1. What is the nature of the on-line environment? Comments:

  • Driven by technology
  • Less flexible than classroom environment
  • Requires more planning, preparation, and detail
  • Lacks spontaneity
  • Changes "energy" by offering more asynchronous interaction
  • Difficult for students with poor written communication skills
  • Provides opportunity for reflection
  • Uses "online-ese," the language of online education
  • Humor and emotions may not read well
  • May cause fear and caution both personally and intellectually for novice user
  • Requires an adequate base knowledge of technology
  • Allows anonymous participation
  • Requires instructional design resources to maximize use of technology
  • Students benefit from introduction to environment
  • Limits nonverbal communication (body language)

2. What are the characteristics of the successful online instructor? Comments:

  • Organizes and prepares course materials
  • Is highly motivated and enthusiastic
  • Committed to teaching
  • Has a philosophy supporting student-centered learning
  • Is open to suggestions following pre- and post-learning evaluations
  • Demonstrates creativity
  • Takes risks
  • Manages time well
  • Is interested in online delivery of courses with no real rewards
  • Responds to learners needs within the expectations stated by instructor
  • Is disciplined to require and reinforce to expectations with students

3. What are the characteristics of the successful online student? Comments:

  • Manages and allocates time appropriately
  • Prefers linear learning style
  • Displays technology skills
  • Can deal with technology and its frustrations
  • Is an active learner
  • Highly motivated, self-directed, and self-starting
  • Depends on nature of instructional methods (group vs. individual tasks)
  • Has appropriate writing and reading skills for online learning

Key Issues of Consensus

Participants reached consensus on the following items:

  • How can institutions provide
    • Support for use of instructional technology to instructors and students?
    • 24/7 support to instructors and learners?
    • Functional and emotional comfort and skill acquisition?

  • How can institutions "face the myths?"
    • Development time by faculty is too great
    • Students and faculty have different levels of understanding of distance learning
    • Need to recognize efforts of instructors

  • Why does every instructor need to learn every skill?

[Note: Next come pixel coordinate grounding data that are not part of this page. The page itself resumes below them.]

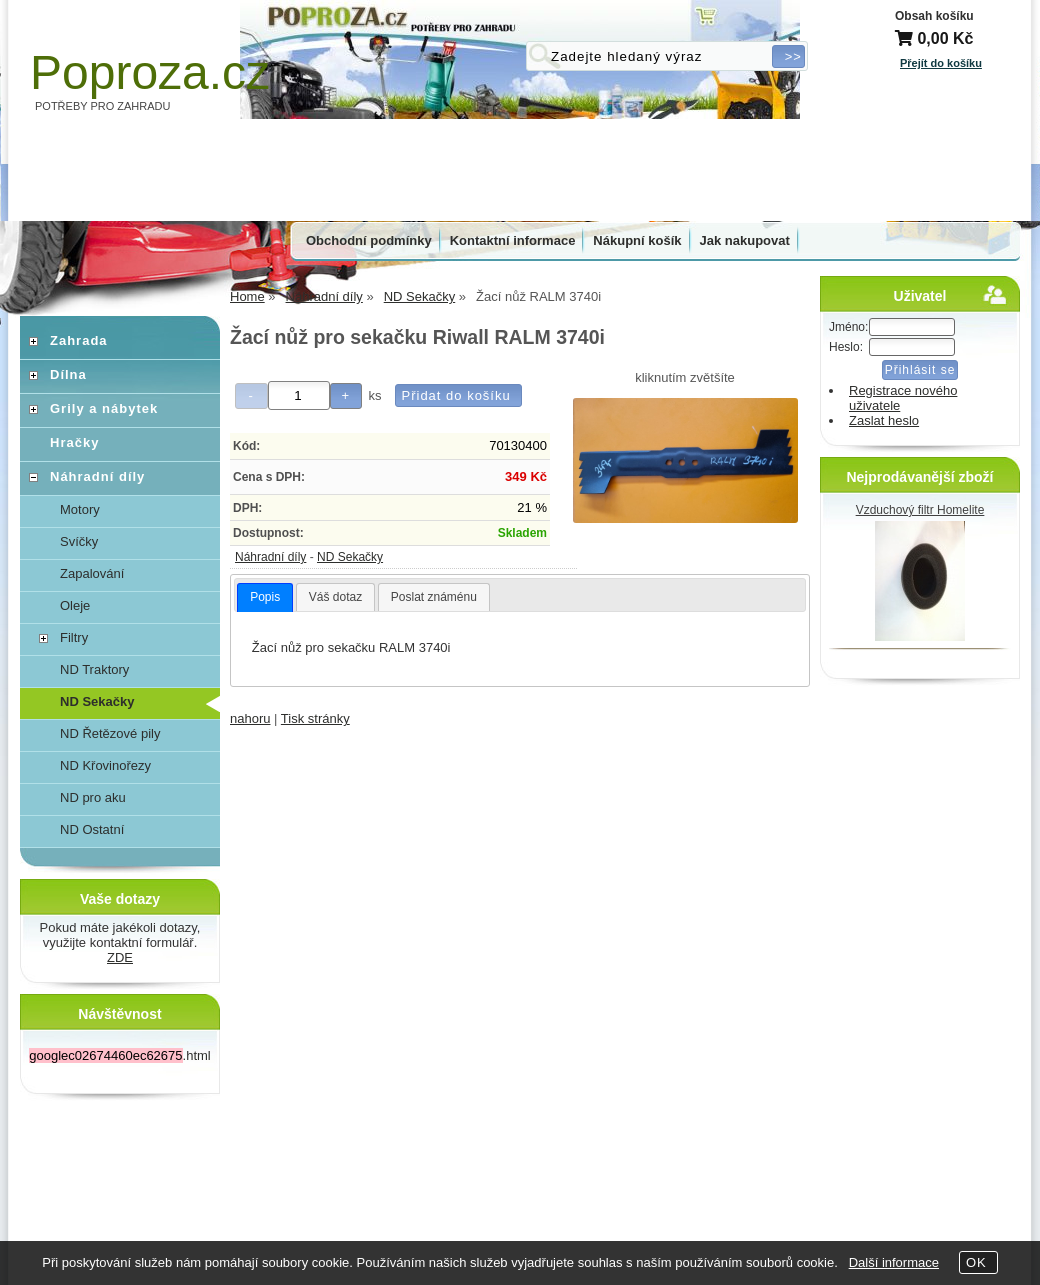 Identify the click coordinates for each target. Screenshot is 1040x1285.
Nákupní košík (637, 240)
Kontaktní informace (513, 240)
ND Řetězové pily (110, 733)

Areas Where Consensus Was Not Reached

Several participants expressed concern that some of the following items have not been articulated or consistently provided to faculty systemwide. They did agree that there is a need for institutions to communicate and provide:

  • Consistent support for instructional design (pedagogy needs analysis, design options, implementation planning and evaluation of course, certificate, program and / or degree) and instructional developers (application specialists)
  • Quality standards and criteria as well as evaluation criteria
  • Clear expectations among and between institution and faculty, institution and students
  • Clarification of differences between global and detailed perspectives between novice, apprentice, and expert instructors and learners

Topics for Future Discussion

  • Ability for faculty and students to share content
  • Design expectations with flexibility on all levels--instructor,department, institution, etc.
  • Information about changes in student demographics
  • Clear institutional commitment and articulation to students,instructors, and staff about institution's
    motivation and goals to offer online learning
  • Philosophy of online learning
  • Support for technology
  • Recognition of efforts of instructors
  • Ability to provide appropriate preparation time

Conclusions

The faculty and instructional support professionals agree that teaching and learning online requires substantial investment in many types learning by all parties involved and is a developmental process. Some skills and knowledge need to be adapted from traditional application; other skills will be additional ones. The commitment of the institution is essential. Instructors and support professionals are already firmly committed and more instructors are choosing to use online capabilities. However, some needs are not yet adequately being addressed.